* Task requirements *
Exercise in exact copying: restate word for word only the lines below from the one containing "Login/Register (117, 10)" through the one containing "Accueil (46, 255)", omitting any pictures.
*** Information shown ***
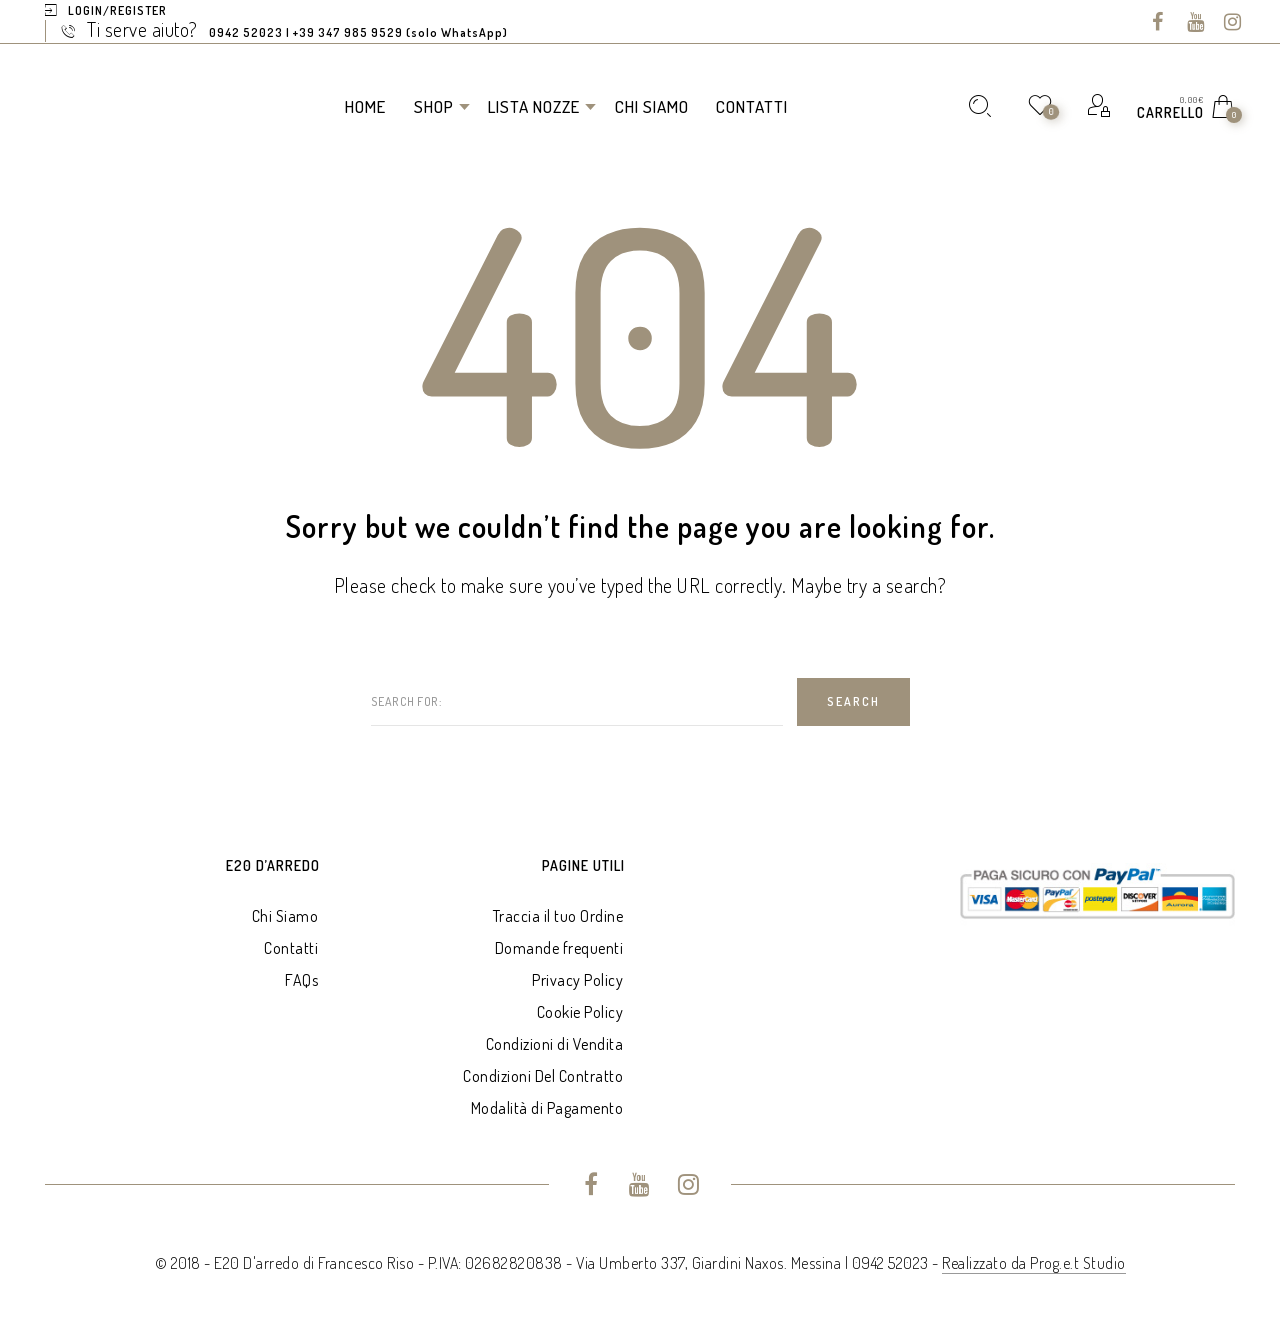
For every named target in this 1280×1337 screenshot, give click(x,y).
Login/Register (117, 10)
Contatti (291, 948)
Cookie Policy (580, 1012)
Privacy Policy (577, 980)
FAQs (301, 980)
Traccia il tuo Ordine (558, 916)
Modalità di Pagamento (547, 1108)
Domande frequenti (559, 948)
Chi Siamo (285, 916)
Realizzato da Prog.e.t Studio (1034, 1263)
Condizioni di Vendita (555, 1044)
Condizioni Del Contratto (543, 1076)
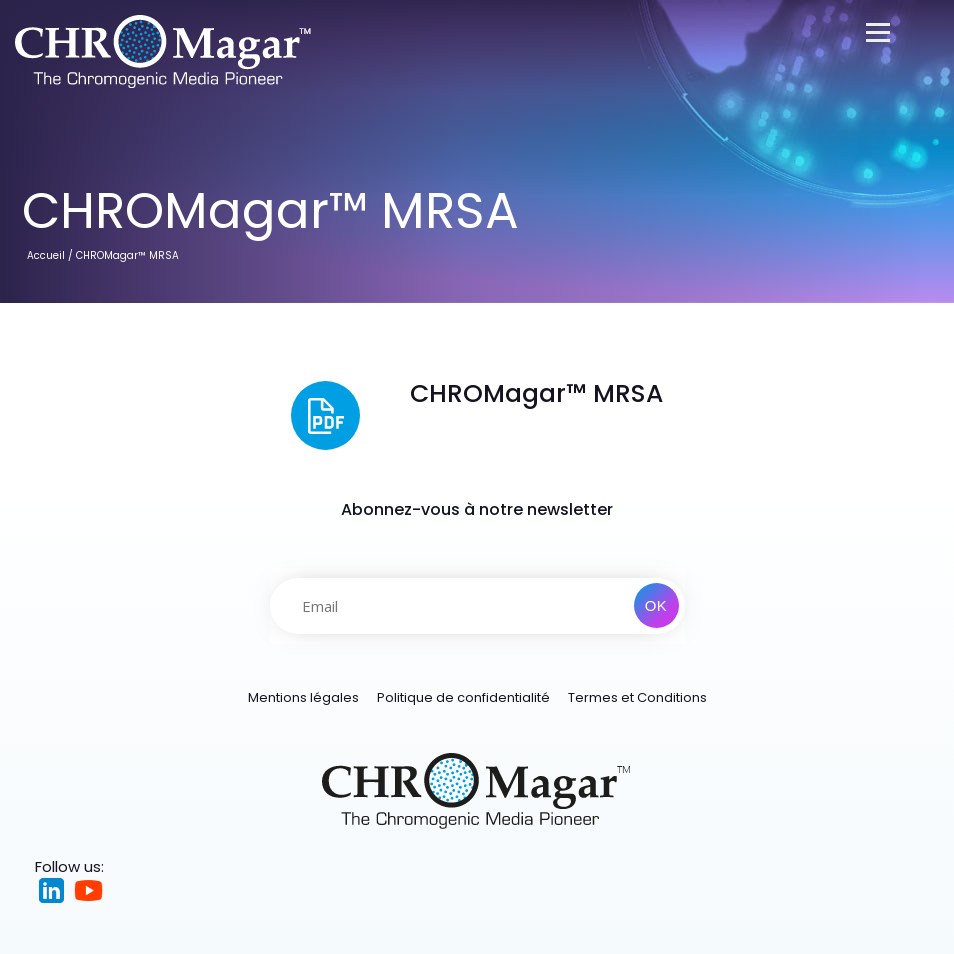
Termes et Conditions (637, 697)
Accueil (46, 255)
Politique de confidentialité (463, 697)
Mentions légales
*** End of Information shown ***
* Final answer *
Login/Register (117, 10)
Contatti (291, 948)
Cookie Policy (580, 1012)
Privacy Policy (577, 980)
FAQs (301, 980)
Traccia il tuo Ordine (558, 916)
Modalità di Pagamento (547, 1108)
Domande frequenti (559, 948)
Chi Siamo (285, 916)
Realizzato da Prog.e.t Studio (1034, 1263)
Condizioni di Vendita (555, 1044)
Condizioni Del Contratto (543, 1076)
Termes et Conditions (637, 697)
Accueil (46, 255)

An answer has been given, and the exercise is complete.